===== Record set
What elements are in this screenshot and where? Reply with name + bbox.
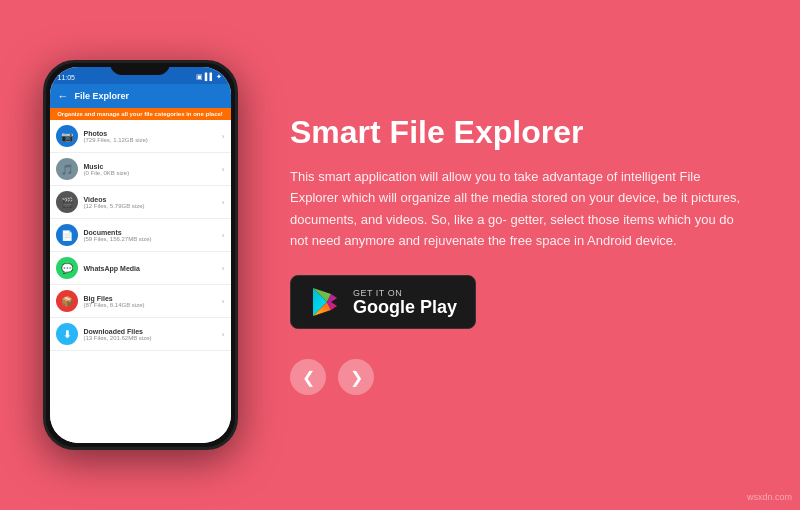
list-item: ⬇ Downloaded Files (13 Files, 201.62MB s…	[50, 318, 231, 351]
list-item: 📄 Documents (59 Files, 156.27MB size) ›	[50, 219, 231, 252]
file-name: Videos	[84, 196, 216, 203]
chevron-right-icon: ›	[222, 165, 225, 174]
whatsapp-icon: 💬	[56, 257, 78, 279]
file-name: WhatsApp Media	[84, 265, 216, 272]
file-name: Big Files	[84, 295, 216, 302]
google-play-text: GET IT ON Google Play	[353, 288, 457, 318]
file-name: Photos	[84, 130, 216, 137]
right-panel: Smart File Explorer This smart applicati…	[270, 105, 770, 406]
next-arrow-button[interactable]: ❯	[338, 359, 374, 395]
back-arrow-icon: ←	[58, 90, 69, 102]
app-description: This smart application will allow you to…	[290, 166, 750, 252]
file-size: (87 Files, 8.14GB size)	[84, 302, 216, 308]
list-item: 💬 WhatsApp Media ›	[50, 252, 231, 285]
app-title: Smart File Explorer	[290, 115, 750, 150]
prev-arrow-button[interactable]: ❮	[290, 359, 326, 395]
google-play-icon	[309, 286, 341, 318]
file-name: Documents	[84, 229, 216, 236]
bigfiles-icon: 📦	[56, 290, 78, 312]
list-item: 🎵 Music (0 File, 0KB size) ›	[50, 153, 231, 186]
google-play-label: Google Play	[353, 298, 457, 318]
navigation-arrows: ❮ ❯	[290, 359, 750, 395]
chevron-right-icon: ›	[222, 231, 225, 240]
file-size: (729 Files, 1.12GB size)	[84, 137, 216, 143]
chevron-right-icon: ›	[222, 330, 225, 339]
file-size: (12 Files, 5.79GB size)	[84, 203, 216, 209]
chevron-right-icon: ›	[222, 264, 225, 273]
videos-icon: 🎬	[56, 191, 78, 213]
file-name: Downloaded Files	[84, 328, 216, 335]
photos-icon: 📷	[56, 125, 78, 147]
file-list: 📷 Photos (729 Files, 1.12GB size) › 🎵 Mu…	[50, 120, 231, 443]
chevron-right-icon: ›	[222, 198, 225, 207]
downloads-icon: ⬇	[56, 323, 78, 345]
phone-notch	[110, 63, 170, 75]
list-item: 🎬 Videos (12 Files, 5.79GB size) ›	[50, 186, 231, 219]
file-size: (59 Files, 156.27MB size)	[84, 236, 216, 242]
file-name: Music	[84, 163, 216, 170]
list-item: 📦 Big Files (87 Files, 8.14GB size) ›	[50, 285, 231, 318]
chevron-right-icon: ›	[222, 132, 225, 141]
phone-mockup: 11:05 ▣ ▌▌ ✦ ← File Explorer Organize an…	[30, 60, 250, 450]
music-icon: 🎵	[56, 158, 78, 180]
phone-status-icons: ▣ ▌▌ ✦	[196, 73, 223, 81]
phone-header: ← File Explorer	[50, 84, 231, 108]
phone-header-title: File Explorer	[75, 91, 130, 101]
watermark: wsxdn.com	[747, 492, 792, 502]
phone-time: 11:05	[58, 74, 76, 81]
docs-icon: 📄	[56, 224, 78, 246]
orange-banner: Organize and manage all your file catego…	[50, 108, 231, 120]
chevron-right-icon: ›	[222, 297, 225, 306]
google-play-button[interactable]: GET IT ON Google Play	[290, 275, 476, 329]
file-size: (13 Files, 201.62MB size)	[84, 335, 216, 341]
phone-frame: 11:05 ▣ ▌▌ ✦ ← File Explorer Organize an…	[43, 60, 238, 450]
file-size: (0 File, 0KB size)	[84, 170, 216, 176]
phone-screen: 11:05 ▣ ▌▌ ✦ ← File Explorer Organize an…	[50, 67, 231, 443]
list-item: 📷 Photos (729 Files, 1.12GB size) ›	[50, 120, 231, 153]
==========
(What you have to do)
Each line of the records above must be repeated exactly, but no picture belongs in the copy.

(Task result)
What elements are in this screenshot and where? Reply with name + bbox.
list-item: ⬇ Downloaded Files (13 Files, 201.62MB s…	[50, 318, 231, 351]
list-item: 📄 Documents (59 Files, 156.27MB size) ›	[50, 219, 231, 252]
file-name: Videos	[84, 196, 216, 203]
chevron-right-icon: ›	[222, 165, 225, 174]
whatsapp-icon: 💬	[56, 257, 78, 279]
file-name: WhatsApp Media	[84, 265, 216, 272]
file-name: Big Files	[84, 295, 216, 302]
google-play-text: GET IT ON Google Play	[353, 288, 457, 318]
file-name: Photos	[84, 130, 216, 137]
right-panel: Smart File Explorer This smart applicati…	[270, 105, 770, 406]
next-arrow-button[interactable]: ❯	[338, 359, 374, 395]
back-arrow-icon: ←	[58, 90, 69, 102]
app-description: This smart application will allow you to…	[290, 166, 750, 252]
file-size: (87 Files, 8.14GB size)	[84, 302, 216, 308]
list-item: 💬 WhatsApp Media ›	[50, 252, 231, 285]
app-title: Smart File Explorer	[290, 115, 750, 150]
prev-arrow-button[interactable]: ❮	[290, 359, 326, 395]
google-play-icon	[309, 286, 341, 318]
file-name: Documents	[84, 229, 216, 236]
bigfiles-icon: 📦	[56, 290, 78, 312]
list-item: 🎵 Music (0 File, 0KB size) ›	[50, 153, 231, 186]
google-play-label: Google Play	[353, 298, 457, 318]
navigation-arrows: ❮ ❯	[290, 359, 750, 395]
chevron-right-icon: ›	[222, 231, 225, 240]
file-size: (729 Files, 1.12GB size)	[84, 137, 216, 143]
chevron-right-icon: ›	[222, 330, 225, 339]
file-size: (12 Files, 5.79GB size)	[84, 203, 216, 209]
chevron-right-icon: ›	[222, 264, 225, 273]
videos-icon: 🎬	[56, 191, 78, 213]
file-name: Downloaded Files	[84, 328, 216, 335]
photos-icon: 📷	[56, 125, 78, 147]
file-list: 📷 Photos (729 Files, 1.12GB size) › 🎵 Mu…	[50, 120, 231, 443]
chevron-right-icon: ›	[222, 198, 225, 207]
downloads-icon: ⬇	[56, 323, 78, 345]
phone-notch	[110, 63, 170, 75]
list-item: 🎬 Videos (12 Files, 5.79GB size) ›	[50, 186, 231, 219]
file-size: (59 Files, 156.27MB size)	[84, 236, 216, 242]
file-name: Music	[84, 163, 216, 170]
list-item: 📦 Big Files (87 Files, 8.14GB size) ›	[50, 285, 231, 318]
chevron-right-icon: ›	[222, 132, 225, 141]
phone-mockup: 11:05 ▣ ▌▌ ✦ ← File Explorer Organize an…	[30, 60, 250, 450]
music-icon: 🎵	[56, 158, 78, 180]
phone-status-icons: ▣ ▌▌ ✦	[196, 73, 223, 81]
phone-header: ← File Explorer	[50, 84, 231, 108]
phone-header-title: File Explorer	[75, 91, 130, 101]
watermark: wsxdn.com	[747, 492, 792, 502]
phone-time: 11:05	[58, 74, 76, 81]
docs-icon: 📄	[56, 224, 78, 246]
orange-banner: Organize and manage all your file catego…	[50, 108, 231, 120]
chevron-right-icon: ›	[222, 297, 225, 306]
google-play-button[interactable]: GET IT ON Google Play	[290, 275, 476, 329]
file-size: (13 Files, 201.62MB size)	[84, 335, 216, 341]
phone-frame: 11:05 ▣ ▌▌ ✦ ← File Explorer Organize an…	[43, 60, 238, 450]
file-size: (0 File, 0KB size)	[84, 170, 216, 176]
phone-screen: 11:05 ▣ ▌▌ ✦ ← File Explorer Organize an…	[50, 67, 231, 443]
list-item: 📷 Photos (729 Files, 1.12GB size) ›	[50, 120, 231, 153]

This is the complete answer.